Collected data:
──────────
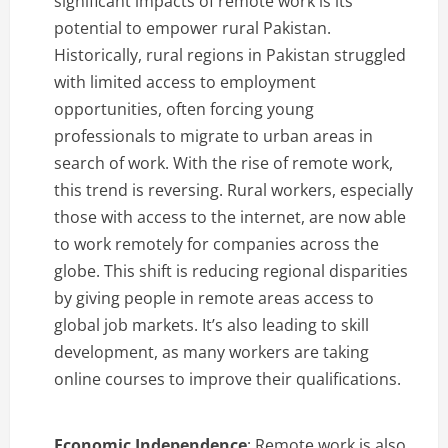
significant impacts of remote work is its
potential to empower rural Pakistan.
Historically, rural regions in Pakistan struggled
with limited access to employment
opportunities, often forcing young
professionals to migrate to urban areas in
search of work. With the rise of remote work,
this trend is reversing. Rural workers, especially
those with access to the internet, are now able
to work remotely for companies across the
globe. This shift is reducing regional disparities
by giving people in remote areas access to
global job markets. It’s also leading to skill
development, as many workers are taking
online courses to improve their qualifications.
Economic Independence
: Remote work is also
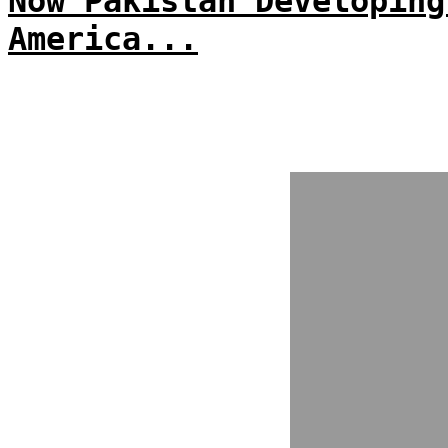
Now Pakistan Developing
America...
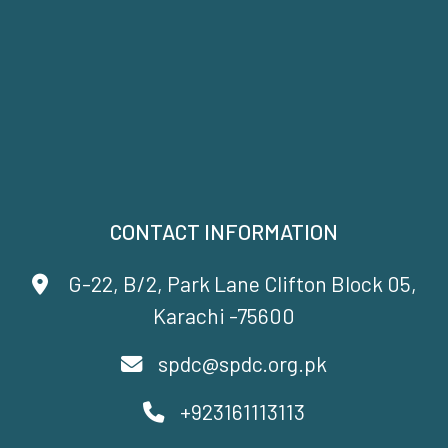
CONTACT INFORMATION
G-22, B/2, Park Lane Clifton Block 05,
Karachi -75600
spdc@spdc.org.pk
+923161113113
──────────
▶ **EXERCISE DESCRIPTION**
Reproduce each line of the records in which the string "access" appears.

▶ **WRITTEN RESPONSE**
with limited access to employment
those with access to the internet, are now able
by giving people in remote areas access to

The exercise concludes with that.